__Exercise directions__. For the records below, work out the number of lines holding "khóa" and reply with only that.

__Input data__.
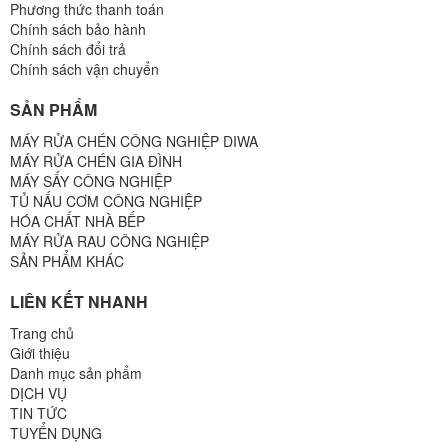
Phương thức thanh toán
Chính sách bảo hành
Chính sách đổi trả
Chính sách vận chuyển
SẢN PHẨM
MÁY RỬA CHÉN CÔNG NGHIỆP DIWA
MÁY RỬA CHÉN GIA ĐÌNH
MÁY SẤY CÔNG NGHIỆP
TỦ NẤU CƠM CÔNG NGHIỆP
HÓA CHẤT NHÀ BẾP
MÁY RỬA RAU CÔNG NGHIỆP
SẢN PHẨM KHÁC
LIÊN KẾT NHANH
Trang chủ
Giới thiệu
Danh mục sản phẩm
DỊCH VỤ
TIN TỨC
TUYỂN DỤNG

--

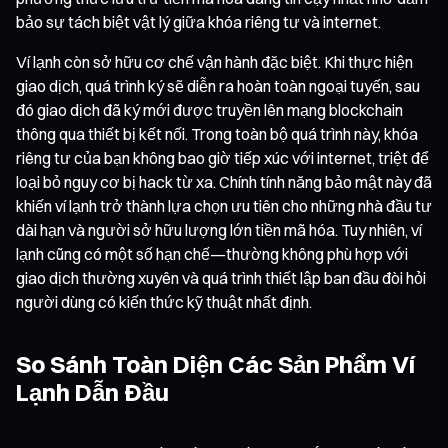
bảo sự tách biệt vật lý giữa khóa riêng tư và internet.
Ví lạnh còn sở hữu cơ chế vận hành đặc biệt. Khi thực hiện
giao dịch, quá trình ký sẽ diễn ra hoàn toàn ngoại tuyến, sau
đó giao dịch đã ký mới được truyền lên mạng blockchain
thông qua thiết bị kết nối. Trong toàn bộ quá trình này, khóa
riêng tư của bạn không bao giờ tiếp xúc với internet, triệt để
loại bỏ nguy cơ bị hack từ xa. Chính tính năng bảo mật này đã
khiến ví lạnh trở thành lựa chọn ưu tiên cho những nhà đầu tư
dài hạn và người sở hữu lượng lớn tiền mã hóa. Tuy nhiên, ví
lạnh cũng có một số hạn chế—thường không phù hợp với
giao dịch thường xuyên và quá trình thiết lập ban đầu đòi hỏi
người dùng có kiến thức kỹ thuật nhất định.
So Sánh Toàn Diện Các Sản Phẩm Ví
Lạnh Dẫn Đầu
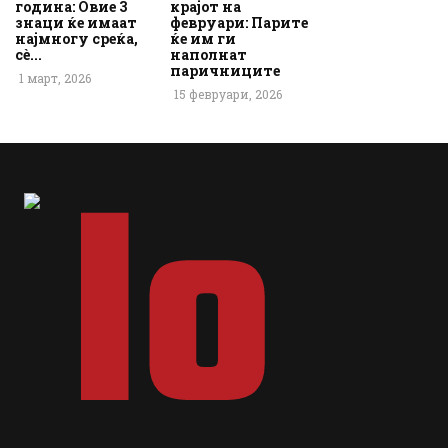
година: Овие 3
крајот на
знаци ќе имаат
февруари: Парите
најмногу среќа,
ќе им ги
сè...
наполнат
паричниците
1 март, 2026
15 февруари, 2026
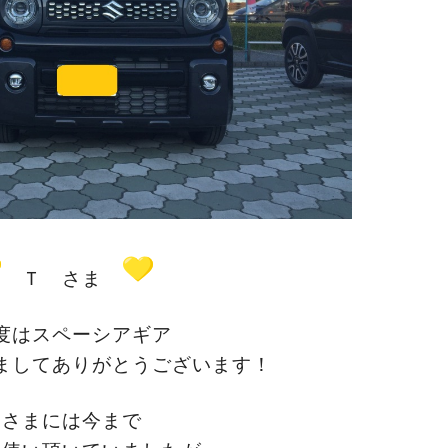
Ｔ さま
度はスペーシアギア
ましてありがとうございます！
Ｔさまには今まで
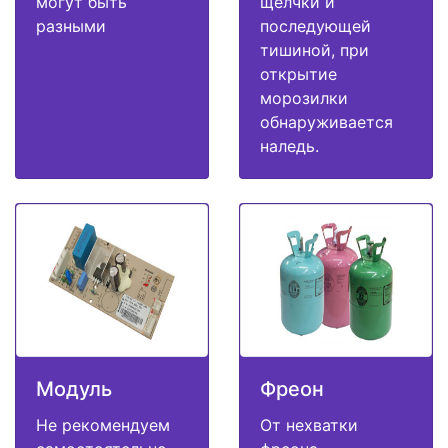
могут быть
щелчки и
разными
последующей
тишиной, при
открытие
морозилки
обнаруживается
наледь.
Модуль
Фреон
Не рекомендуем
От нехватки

__Solution to this exercise__. 2